Forum Moderators: Robert Charlton & goodroi
I rank #4 when it's misspelled, and no where in the top 100 for the correct spelling, but am i correct in thinking that the meta description may be carrying more weight then we initially thought?
widgets, widget, the widget, my widget etc... all VERY different when used in the title, not so much when used in the description and even less when used on page.
My point is that the algo is ranking your page on every keyword and every keyword combination it finds. The filters then reduce and often eliminate your articles value for the majority of those keywords.
example: you misspelled a word. You rank highly for that word, even if it's a meta tag, until your page passes the filters which then confirm that your page is not about the misspelled word at all - the rankings drop.
The filters eventually get a good idea of what your site is about and so it becomes harder to rank for other things outside of what G thinks is your topic. The toughest filter of all exists for page one results imo, if you manage to land on page one you are guaranteed a visit to see if the page is worthy and I believe that this filter is the automatic "flag a human evaluator" type of filter.
It's not a secret that many G employees spend their days sifting through pages and pages and pages... they focus on NEW entries to page one as a priority. When a human evaluator says "nope, you'll get no recognition henceforth for the term "widget" you're done for on that term.

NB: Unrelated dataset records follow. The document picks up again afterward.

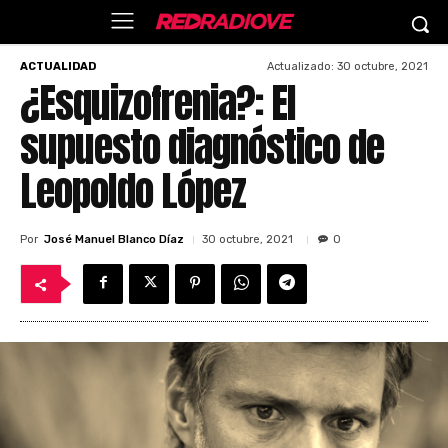
Actualizado:
30 octubre, 2021
ACTUALIDAD
¿Esquizofrenia?: El
supuesto diagnóstico de
Leopoldo López
Por
José Manuel Blanco Díaz
30 octubre, 2021
0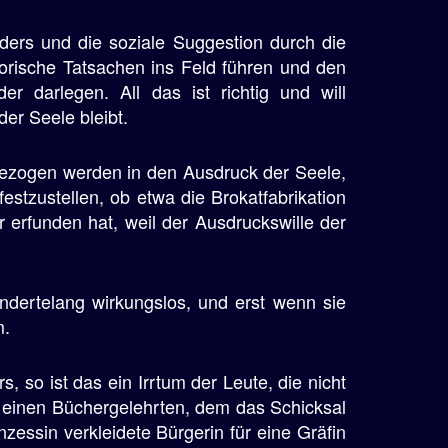
ders und die soziale Suggestion durch die
torische Tatsachen ins Feld führen und den
r darlegen. All das ist richtig und will
der Seele bleibt.
bezogen werden in den Ausdruck der Seele,
estzustellen, ob etwa die Brokatfabrikation
erfunden hat, weil der Ausdruckswille der
undertelang wirkungslos, und erst wenn sie
m.
 so ist das ein Irrtum der Leute, die nicht
 einen Büchergelehrten, dem das Schicksal
zessin verkleidete Bürgerin für eine Gräfin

Short version - Google collects and ranks everything, then it filters what it's found... including misspellings in meta tags.
But the incorrectly spelled search word does not appear anywhere on page, only in the meta-description
But that's what I was saying - you can rank for mis-spellings without the word appearing anywhere on the site, or in external links. So, it doesn't mean your page appears because of the meta description mis-spelling.
But that's what I was saying - you can rank for mis-spellings without the word appearing anywhere on the site, or in external links.
So can we expand that to question why we don't get even more traffic based on misspellings? Bear with me, as this is an odd concept, but I'm still a little confused on how a page can rank on words that aren't even present, isn't that one of the major factors of all search engines, that the keyword be at least present on the page?
There seem to be strange criteria at play when a site is returned for mis-spellings - it isn't (as might be expected) the same as results for the correctly-spelled word. It seems to select a different subset of sites for some reason, and doesn't happen with every mis-spelling.